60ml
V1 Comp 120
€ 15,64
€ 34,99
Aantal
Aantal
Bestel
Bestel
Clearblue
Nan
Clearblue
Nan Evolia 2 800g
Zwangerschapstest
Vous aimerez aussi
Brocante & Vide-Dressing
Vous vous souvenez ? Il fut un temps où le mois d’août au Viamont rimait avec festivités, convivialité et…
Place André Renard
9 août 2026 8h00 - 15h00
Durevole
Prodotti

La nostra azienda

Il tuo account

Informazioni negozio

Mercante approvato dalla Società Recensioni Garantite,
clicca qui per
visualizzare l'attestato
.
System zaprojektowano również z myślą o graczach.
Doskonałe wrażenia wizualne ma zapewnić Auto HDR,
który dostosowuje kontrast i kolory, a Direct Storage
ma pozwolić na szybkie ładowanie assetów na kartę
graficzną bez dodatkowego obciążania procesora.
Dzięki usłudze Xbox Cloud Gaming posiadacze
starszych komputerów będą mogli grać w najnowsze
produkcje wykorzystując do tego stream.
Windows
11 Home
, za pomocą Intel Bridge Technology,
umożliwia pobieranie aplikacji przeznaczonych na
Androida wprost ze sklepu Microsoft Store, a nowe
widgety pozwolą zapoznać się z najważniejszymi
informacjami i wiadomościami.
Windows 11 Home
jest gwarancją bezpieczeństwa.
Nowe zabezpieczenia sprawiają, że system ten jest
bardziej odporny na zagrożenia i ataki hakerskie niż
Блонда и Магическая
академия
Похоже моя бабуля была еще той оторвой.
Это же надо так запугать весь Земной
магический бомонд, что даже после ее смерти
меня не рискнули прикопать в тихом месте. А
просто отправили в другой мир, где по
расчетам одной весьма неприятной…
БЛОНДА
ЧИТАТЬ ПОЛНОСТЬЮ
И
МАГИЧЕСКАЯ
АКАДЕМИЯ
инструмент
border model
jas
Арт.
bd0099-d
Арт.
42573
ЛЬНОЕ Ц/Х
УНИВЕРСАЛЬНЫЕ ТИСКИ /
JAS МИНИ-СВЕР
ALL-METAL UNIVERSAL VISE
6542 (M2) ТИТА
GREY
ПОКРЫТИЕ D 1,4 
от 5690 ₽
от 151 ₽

Work instructions
Which of the lines above carry the string "août"? Copy every one.

Output of the exercise
Vous vous souvenez ? Il fut un temps où le mois d’août au Viamont rimait avec festivités, convivialité et…
9 août 2026 8h00 - 15h00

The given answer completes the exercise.